It’s Blogging Against Disablism Day 2010, and I would highly recommend checking in at Diary of a Goldfish to see other posts on the theme!
A question that I get from a lot of nondisabled folks as they are starting to explore ableism and interacting with people with disabilities is ‘I really can’t stand it when someone appears to be in need of help, and I want to offer assistance, but I don’t know how. Can you tell me how to politely ask someone if help is needed or wanted?’ The desire to offer assistance is a natural one, but it often expresses in really offensive and sometimes dangerous ways (‘here, let me push your chair for you!’) so this is a question I don’t mind answering!
And I’m going to start my answer with an anecdote from my own life which I think illustrates a reasonably good example of how such interactions can go:
I was in line at the grocery store, and I noticed a wheelchair user behind me with a basket. I quickly observed that his chair was low and the conveyer belt was high, and it might be difficult for him to get his groceries up onto the belt, so I said:
‘Would you like assistance with that?’
And he said:
‘No, thanks, I kind of just shove the basket up there and let the checker deal with it.’
And I said:
And then we had a conversation about fruit.
Note that this interaction had several characteristics.

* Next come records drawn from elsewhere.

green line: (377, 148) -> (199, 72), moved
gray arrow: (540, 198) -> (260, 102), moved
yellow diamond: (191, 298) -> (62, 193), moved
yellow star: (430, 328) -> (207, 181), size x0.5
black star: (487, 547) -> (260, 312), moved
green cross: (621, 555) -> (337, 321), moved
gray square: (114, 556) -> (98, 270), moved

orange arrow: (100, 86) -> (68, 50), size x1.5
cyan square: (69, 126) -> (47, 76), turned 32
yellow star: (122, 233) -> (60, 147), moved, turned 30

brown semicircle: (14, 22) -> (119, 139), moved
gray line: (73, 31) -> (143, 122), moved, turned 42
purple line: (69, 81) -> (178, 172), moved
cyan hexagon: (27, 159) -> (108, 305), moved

I observed something which I thought might be an issue and offered assistance. I did not yank this gentleman’s basket out of his hands. I didn’t shout at him or talk very slowly as though I was afraid he wouldn’t understand me. I looked at his face, not his chair, while we were talking.
And when he said ‘no, thanks,’ I didn’t force the issue. I gracefully acknowledged his equally graceful decline of my offer, and we went on with our days. In other words, we had an interaction where we both treated each other like human beings, equally deserving of courtesy, respect, and autonomy.

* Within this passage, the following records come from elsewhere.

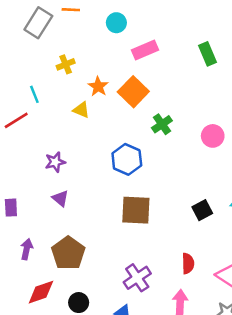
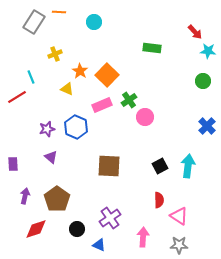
pink rectangle: (145, 50) -> (102, 105), moved
green rectangle: (207, 54) -> (152, 48), moved, turned -60
pink circle: (213, 136) -> (145, 117), moved
blue hexagon: (127, 159) -> (76, 127), moved
red semicircle: (188, 264) -> (159, 200), moved
black circle: (79, 303) -> (77, 229), moved

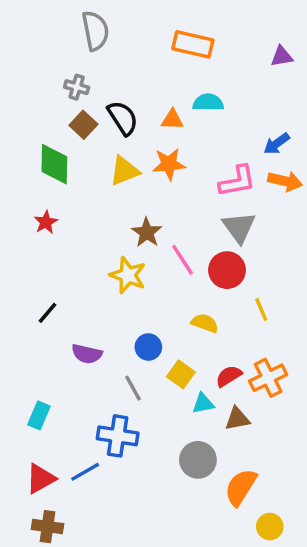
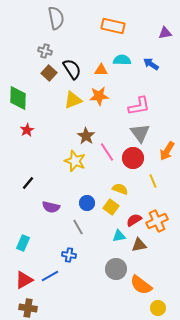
blue arrow: (277, 144) -> (151, 64), moved, turned 70
green diamond: (54, 164) -> (18, 98), moved
orange arrow: (285, 181) -> (167, 151), moved, turned 108
yellow square: (181, 374) -> (111, 207), moved
blue cross: (118, 436) -> (69, 255), size x0.6
orange semicircle: (241, 487) -> (141, 285), turned -85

When you want to offer assistance to someone, offer politely, and don’t swoop in as though you are assuming that your offer has already been accepted. Never touch a person’s body, service animal, or assistive device without permission. If that person says ‘no, thank you,’ say ‘ok.’ If that person says ‘yes, please,’ pay attention when that person explains how you can be of the most help.
Over at Jesse the K’s place, a great conversation took place recently in which we talked about the language people use when offering assistance, and what a difference it makes:
When someone says “Can I help you with that?” my negative response can be interpreted as “you’re not capable of helping me” (which many folks would perceive as rude). To me, that question is more about the asker’s need to help than my requirements for assistance. When someone says “would you like a hand with that?” saying “no” focuses on me, not the asker. (Jesse the K)

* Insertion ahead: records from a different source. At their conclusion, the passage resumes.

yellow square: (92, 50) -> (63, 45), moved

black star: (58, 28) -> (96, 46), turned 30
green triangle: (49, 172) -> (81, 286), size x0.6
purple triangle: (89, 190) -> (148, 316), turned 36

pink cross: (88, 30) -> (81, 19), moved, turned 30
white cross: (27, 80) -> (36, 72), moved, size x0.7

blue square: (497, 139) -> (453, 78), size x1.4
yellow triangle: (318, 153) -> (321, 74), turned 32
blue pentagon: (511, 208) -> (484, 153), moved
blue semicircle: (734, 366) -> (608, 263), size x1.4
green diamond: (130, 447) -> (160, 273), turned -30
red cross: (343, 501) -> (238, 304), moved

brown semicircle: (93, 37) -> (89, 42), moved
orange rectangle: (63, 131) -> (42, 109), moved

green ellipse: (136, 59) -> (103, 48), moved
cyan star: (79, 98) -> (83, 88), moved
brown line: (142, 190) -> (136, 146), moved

When framing offers of assistance, it is tremendously beneficial to phrase them in a way which centers the person who appears to need help, rather than the person offering it. Saying ‘Do you need assistance?’ or ‘Do you need a hand with that?’ sounds very different from ‘Can I help you?’ In addition to watching your literal language, it helps to watch your body language and tone; are you using a sing songy voice? Are you talking any differently from the way you would talk to anyone else? Are you staring at a physical impairment or assistive device while you talk?
The brief version of the answer to the question of ‘how can I offer help without being intrusive or offensive?’ is:
- Address the person, not the impairment, using language which centers that person.
- If the answer is ‘yes, please,’ pay attention so that you know how to help.
- If the answer is ‘no, thank you,’ say ‘ok,’ or something along those lines.
In respect for the spirit of Blogging Against Disablism Day, particularly the language amnesty, this is designated as a 101 thread. This means that you should feel comfortable asking questions and that no one will give you a hard time about the language you choose to use (as always, I do not police language used for self-identification).